(Dataset excerpts)
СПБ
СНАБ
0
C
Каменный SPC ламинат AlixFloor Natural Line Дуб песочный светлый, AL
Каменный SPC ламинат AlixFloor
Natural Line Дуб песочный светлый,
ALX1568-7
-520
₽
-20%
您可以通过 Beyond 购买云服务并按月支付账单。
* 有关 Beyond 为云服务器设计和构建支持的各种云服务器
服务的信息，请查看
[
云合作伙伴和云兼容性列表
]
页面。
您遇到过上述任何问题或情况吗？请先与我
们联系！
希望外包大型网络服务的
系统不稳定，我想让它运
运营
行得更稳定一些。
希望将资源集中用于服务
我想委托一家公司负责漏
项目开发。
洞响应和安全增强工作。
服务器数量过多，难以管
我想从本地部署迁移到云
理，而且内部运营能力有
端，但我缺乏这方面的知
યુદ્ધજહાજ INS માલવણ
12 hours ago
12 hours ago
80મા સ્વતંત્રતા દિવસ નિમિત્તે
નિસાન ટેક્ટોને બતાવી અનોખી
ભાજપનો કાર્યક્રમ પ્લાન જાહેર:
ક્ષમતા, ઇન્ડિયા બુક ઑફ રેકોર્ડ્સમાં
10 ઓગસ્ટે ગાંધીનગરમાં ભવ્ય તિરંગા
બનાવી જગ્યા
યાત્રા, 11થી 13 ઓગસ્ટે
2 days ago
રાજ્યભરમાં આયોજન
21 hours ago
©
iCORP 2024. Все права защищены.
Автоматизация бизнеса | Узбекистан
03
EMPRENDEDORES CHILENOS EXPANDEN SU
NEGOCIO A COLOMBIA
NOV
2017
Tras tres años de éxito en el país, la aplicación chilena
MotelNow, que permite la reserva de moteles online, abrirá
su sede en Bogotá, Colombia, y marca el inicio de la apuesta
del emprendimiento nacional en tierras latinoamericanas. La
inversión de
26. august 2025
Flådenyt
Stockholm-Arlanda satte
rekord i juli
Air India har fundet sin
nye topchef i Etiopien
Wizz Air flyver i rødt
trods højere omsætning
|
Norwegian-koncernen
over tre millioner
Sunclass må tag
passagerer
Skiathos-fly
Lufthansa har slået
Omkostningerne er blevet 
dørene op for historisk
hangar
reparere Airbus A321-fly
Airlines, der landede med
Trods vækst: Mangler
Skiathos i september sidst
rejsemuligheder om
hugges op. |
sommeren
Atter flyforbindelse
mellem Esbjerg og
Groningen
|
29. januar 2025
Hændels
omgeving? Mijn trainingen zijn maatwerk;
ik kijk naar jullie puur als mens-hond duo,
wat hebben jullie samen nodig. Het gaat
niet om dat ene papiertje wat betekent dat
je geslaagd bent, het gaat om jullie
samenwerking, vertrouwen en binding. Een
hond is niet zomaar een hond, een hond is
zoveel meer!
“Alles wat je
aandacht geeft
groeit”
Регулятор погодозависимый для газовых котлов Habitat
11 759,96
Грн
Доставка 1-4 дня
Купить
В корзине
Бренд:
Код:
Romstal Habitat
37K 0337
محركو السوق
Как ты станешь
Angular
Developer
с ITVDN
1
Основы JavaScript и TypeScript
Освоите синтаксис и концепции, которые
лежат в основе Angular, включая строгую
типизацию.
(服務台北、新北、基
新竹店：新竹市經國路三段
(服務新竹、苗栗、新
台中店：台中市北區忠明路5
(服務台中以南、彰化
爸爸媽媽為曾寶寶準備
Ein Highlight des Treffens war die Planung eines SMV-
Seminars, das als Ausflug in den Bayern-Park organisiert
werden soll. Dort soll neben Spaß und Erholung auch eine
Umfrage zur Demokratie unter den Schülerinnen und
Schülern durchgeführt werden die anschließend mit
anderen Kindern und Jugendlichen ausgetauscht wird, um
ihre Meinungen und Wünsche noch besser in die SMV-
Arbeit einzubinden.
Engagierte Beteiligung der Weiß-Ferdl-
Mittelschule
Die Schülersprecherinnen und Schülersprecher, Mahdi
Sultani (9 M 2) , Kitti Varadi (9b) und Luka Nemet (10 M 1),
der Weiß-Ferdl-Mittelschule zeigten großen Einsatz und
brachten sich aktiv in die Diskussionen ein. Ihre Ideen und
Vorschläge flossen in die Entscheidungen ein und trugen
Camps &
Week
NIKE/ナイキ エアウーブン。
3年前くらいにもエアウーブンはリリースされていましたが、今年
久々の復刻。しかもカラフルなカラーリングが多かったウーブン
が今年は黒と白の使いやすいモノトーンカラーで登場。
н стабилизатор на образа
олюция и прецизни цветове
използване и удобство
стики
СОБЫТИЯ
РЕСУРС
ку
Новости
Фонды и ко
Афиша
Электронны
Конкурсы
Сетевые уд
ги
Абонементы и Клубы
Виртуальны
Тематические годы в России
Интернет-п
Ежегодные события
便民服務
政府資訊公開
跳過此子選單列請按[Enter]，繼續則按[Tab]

- Work to complete
Using the records given above, list every line that includes the word "jullie".

- Written response
ik kijk naar jullie puur als mens-hond duo,
wat hebben jullie samen nodig. Het gaat
je geslaagd bent, het gaat om jullie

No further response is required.